Read the entries below and pull out each line with the string "Einwilligung".

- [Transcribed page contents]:

========================================================================

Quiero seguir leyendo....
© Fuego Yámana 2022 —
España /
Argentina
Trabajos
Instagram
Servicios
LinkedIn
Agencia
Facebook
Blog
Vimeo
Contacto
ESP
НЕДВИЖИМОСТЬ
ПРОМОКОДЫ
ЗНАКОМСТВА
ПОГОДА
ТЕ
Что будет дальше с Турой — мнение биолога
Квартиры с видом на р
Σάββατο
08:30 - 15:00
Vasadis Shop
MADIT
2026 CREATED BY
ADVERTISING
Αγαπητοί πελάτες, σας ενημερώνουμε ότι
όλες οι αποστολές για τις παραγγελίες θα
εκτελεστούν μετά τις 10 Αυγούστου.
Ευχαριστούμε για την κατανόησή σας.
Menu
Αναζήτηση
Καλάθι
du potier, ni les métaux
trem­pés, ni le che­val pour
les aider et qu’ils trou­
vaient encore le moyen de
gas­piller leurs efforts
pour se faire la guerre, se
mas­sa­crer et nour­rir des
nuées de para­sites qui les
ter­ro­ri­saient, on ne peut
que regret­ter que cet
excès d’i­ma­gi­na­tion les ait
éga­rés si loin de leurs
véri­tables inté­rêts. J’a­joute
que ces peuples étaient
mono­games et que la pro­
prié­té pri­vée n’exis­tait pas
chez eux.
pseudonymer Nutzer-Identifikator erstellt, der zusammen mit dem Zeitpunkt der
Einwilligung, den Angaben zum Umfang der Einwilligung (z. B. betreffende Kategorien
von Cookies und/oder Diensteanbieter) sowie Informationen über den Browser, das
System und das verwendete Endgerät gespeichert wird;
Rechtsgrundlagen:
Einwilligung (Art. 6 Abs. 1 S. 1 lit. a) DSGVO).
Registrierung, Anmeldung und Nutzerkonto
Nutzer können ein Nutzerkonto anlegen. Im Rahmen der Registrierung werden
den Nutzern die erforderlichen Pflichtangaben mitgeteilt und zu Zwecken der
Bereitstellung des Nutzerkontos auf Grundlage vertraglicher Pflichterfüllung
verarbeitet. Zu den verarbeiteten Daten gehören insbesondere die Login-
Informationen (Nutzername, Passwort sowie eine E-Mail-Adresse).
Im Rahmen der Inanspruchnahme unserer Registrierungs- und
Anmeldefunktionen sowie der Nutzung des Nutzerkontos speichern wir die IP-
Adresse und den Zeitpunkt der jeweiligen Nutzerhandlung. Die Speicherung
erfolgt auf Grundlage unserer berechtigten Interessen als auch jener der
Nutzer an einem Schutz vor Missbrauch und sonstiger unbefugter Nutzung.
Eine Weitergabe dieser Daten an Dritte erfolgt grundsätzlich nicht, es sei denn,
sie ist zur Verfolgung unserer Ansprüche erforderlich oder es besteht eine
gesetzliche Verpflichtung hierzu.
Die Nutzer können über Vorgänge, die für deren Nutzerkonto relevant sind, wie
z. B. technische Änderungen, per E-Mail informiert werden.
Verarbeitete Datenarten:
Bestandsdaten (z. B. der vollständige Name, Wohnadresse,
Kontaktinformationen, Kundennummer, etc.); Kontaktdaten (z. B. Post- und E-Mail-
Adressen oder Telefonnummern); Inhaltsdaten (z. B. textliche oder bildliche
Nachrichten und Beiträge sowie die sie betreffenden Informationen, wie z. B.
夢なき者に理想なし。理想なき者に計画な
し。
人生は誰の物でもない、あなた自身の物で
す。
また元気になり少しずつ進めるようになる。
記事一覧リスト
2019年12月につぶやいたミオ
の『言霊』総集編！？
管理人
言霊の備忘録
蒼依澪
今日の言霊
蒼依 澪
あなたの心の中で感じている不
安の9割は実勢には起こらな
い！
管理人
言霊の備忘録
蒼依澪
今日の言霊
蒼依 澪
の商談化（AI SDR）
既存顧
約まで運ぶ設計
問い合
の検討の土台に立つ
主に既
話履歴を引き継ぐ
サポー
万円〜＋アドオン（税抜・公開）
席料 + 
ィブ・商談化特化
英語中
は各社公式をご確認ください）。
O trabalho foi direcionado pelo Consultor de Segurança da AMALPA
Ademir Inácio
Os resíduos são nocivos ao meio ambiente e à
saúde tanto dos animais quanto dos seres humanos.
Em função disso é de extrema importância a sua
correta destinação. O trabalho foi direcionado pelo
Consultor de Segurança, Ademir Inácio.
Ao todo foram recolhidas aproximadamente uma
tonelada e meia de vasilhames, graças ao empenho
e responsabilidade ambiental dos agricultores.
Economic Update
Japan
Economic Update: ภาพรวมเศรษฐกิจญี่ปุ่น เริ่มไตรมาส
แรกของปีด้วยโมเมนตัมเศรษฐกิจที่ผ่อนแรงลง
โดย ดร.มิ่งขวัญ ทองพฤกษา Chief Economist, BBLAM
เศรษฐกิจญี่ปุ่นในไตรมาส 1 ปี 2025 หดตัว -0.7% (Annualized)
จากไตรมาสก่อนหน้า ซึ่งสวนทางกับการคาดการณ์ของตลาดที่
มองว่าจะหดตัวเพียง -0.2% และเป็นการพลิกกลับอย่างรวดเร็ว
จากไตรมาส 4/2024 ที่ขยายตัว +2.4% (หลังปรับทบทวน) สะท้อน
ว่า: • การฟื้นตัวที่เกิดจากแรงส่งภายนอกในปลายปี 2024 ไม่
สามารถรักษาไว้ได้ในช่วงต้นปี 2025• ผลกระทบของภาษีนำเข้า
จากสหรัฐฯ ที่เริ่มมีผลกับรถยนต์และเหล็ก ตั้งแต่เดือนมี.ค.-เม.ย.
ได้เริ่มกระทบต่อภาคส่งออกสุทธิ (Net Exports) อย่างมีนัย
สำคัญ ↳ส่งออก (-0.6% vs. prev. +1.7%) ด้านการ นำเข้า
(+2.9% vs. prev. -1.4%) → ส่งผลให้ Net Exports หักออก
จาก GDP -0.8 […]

========================================================================

- [Answer section]:
Einwilligung, den Angaben zum Umfang der Einwilligung (z. B. betreffende Kategorien
Einwilligung (Art. 6 Abs. 1 S. 1 lit. a) DSGVO).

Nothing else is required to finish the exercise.